Render Modes#

Camera sensors in ovrtx support three render modes, each offering a different trade-off between image quality and performance. The render mode is set per RenderProduct using the omni:rtx:rendermode attribute.

def Scope "Render" {
    def RenderProduct "Camera" {
        int2 resolution = (640, 480)
        rel camera = </World/Camera>
        rel orderedVars = [<LdrColor>]

        # Select path-tracing render mode
        token omni:rtx:rendermode = "PathTracing"

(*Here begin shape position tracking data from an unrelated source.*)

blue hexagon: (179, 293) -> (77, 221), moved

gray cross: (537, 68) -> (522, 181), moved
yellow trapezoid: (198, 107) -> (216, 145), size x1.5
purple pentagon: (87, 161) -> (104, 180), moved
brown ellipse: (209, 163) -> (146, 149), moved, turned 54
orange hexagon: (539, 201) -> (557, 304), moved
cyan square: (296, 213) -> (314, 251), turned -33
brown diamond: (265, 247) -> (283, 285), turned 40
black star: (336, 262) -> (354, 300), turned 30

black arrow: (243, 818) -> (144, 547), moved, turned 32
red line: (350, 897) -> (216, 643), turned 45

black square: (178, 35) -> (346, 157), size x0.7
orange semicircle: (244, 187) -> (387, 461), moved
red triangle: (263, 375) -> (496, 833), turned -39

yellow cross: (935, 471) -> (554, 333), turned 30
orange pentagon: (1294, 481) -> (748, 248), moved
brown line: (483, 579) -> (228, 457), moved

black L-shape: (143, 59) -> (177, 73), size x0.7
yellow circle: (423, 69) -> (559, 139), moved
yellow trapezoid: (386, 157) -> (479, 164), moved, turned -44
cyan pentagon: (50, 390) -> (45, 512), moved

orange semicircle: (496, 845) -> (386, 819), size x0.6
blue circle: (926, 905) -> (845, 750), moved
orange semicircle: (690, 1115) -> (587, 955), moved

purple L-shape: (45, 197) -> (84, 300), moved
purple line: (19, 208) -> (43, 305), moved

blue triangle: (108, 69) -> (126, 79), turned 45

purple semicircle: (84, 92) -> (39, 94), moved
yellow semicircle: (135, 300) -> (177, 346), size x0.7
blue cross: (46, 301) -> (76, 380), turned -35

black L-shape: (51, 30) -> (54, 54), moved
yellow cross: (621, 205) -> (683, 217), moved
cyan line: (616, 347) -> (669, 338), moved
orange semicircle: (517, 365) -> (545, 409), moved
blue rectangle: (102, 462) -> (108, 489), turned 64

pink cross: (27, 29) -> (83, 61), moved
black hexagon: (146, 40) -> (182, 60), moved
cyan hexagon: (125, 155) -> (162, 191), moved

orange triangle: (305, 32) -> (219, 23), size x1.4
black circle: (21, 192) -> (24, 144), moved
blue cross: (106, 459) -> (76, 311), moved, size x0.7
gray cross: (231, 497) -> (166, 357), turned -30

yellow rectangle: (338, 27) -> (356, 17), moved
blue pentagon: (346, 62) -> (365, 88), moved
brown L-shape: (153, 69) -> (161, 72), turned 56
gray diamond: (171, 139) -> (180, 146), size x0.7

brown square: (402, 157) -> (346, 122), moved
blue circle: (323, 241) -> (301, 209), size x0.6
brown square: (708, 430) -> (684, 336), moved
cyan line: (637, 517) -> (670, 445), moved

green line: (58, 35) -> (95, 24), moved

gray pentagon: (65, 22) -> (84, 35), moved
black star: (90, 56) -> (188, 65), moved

        def RenderVar "LdrColor" {
            string sourceName = "LdrColor"
        }
    }
}

Available Modes#

Mode

omni:rtx:rendermode

Description

Real-Time Path-Tracing

Real-Time Path-Tracing

Full path-traced rendering with real-time denoising. Produces high-quality images with accurate global illumination, reflections, and shadows. This is the default mode and the best choice for most applications requiring visual fidelity.

Path Tracing

PathTracing

Progressive path tracing that accumulates samples over multiple frames for ground-truth-quality rendering. Best suited for offline or reference-quality workflows where convergence time is acceptable.

Minimal

Minimal

Lightweight rasterization-based rendering with minimal GPU cost. Use this when you need maximum throughput and do not require path-traced lighting – for example, segmentation masks, bounding-box visualization, or high-FPS reinforcement learning loops.

Choosing a Mode#

  • Default to Real-Time Path-Tracing for sensor simulation, synthetic data generation, and any workflow that requires physically accurate lighting.

  • Use Path Tracing when you need converged, reference-quality images and can afford to accumulate samples across frames.

  • Use Minimal when rendering throughput matters more than visual quality – for example, thousands of environments stepping in parallel for RL training.

Different RenderProducts in the same scene can use different render modes. For example, one camera could use Real-Time Path-Tracing for RGB output while another uses Minimal for fast segmentation.

See Outputs for the available outputs per render mode.